As mokus explained, support vector machines use a kernel function to implicitly map data into a feature space where they are linearly separable:
Different kernel functions are used for various kinds of data. Note that an extra dimension (feature) is added by the transformation in the picture, although this feature is never materialized in memory.
(Illustration from Chris Thornton, U. Sussex.)
Check out this YouTube video that illustrates an example of linearly inseparable points that become separable by a plane when mapped to a higher dimension.
I am not intimately familiar with SVMs, but from what I recall from my studies they are often used with a "kernel function" - essentially, a replacement for the standard inner product that effectively non-linearizes the space. It's loosely equivalent to applying a nonlinear transformation from your space into some "working space" where the linear classifier is applied, and then pulling the results back into your original space, where the linear subspaces the classifier works with are no longer linear.
The wikipedia article does mention this in the subsection "Non-linear classification", with a link to http://en.wikipedia.org/wiki/Kernel_trick which explains the technique more generally.
This is done by applying what is know as a [Kernel Trick] (http://en.wikipedia.org/wiki/Kernel_trick)
What basically is done is that if something is not linearly separable in the existing input space ( 2-D in your case), it is projected to a higher dimension where this would be separable. A kernel function ( can be non-linear) is applied to modify your feature space. All computations are then performed in this feature space (which can be possibly of infinite dimensions too).
Each point in your input is transformed using this kernel function, and all further computations are performed as if this was your original input space. Thus, your points may be separable in a higher dimension (possibly infinite) and thus the linear hyperplane in higher dimensions might not be linear in the original dimensions.
For a simple example, consider the example of XOR. If you plot Input1 on X-Axis, and Input2 on Y-Axis, then the output classes will be:
Class 0: (0,0), (1,1)
Class 1: (0,1), (1,0)
As you can observe, its not linearly seperable in 2-D. But if I take these ordered pairs in 3-D, (by just moving 1 point in 3-D) say:
Class 0: (0,0,1), (1,1,0)
Class 1: (0,1,0), (1,0,0)
Now you can easily observe that there is a plane in 3-D to separate these two classes linearly.

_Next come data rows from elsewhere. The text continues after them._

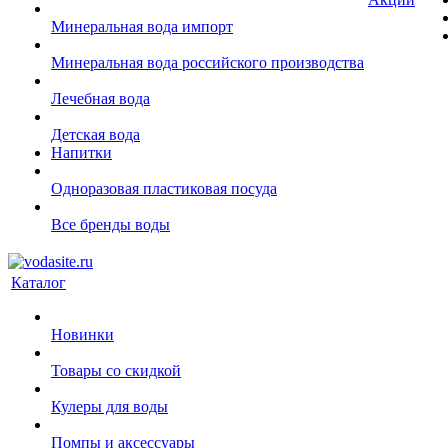
Минеральная вода импорт
Минеральная вода российского производства
Лечебная вода
Детская вода
Напитки
Одноразовая пластиковая посуда
Все бренды воды
Каталог
Новинки
Товары со скидкой
Кулеры для воды
Помпы и аксессуары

Thus if you project your inputs to a sufficiently large dimension (possibly infinite), then you'll be able to separate your classes linearly in that dimension.
One important point to notice here (and maybe I'll answer your other question too) is that you don't have to make a kernel function yourself (like I made one above). The good thing is that the kernel function automatically takes care of your input and figures out how to "linearize" it.
For the SVM example in the question given in 2-D space let x1, x2 be the two axes. You can have a transformation function F = x1^2 + x2^2 and transform this problem into a 1-D space problem. If you notice carefully you could see that in the transformed space, you can easily linearly separate the points(thresholds on F axis). Here the transformed space was [ F ] ( 1 dimensional ) . In most cases , you would be increasing the dimensionality to get linearly separable hyperplanes.
SVM clustering
HTH
My answer to a previous question might shed some light on what is happening in this case. The example I give is very contrived and not really what happens in an SVM, but it should give you come intuition.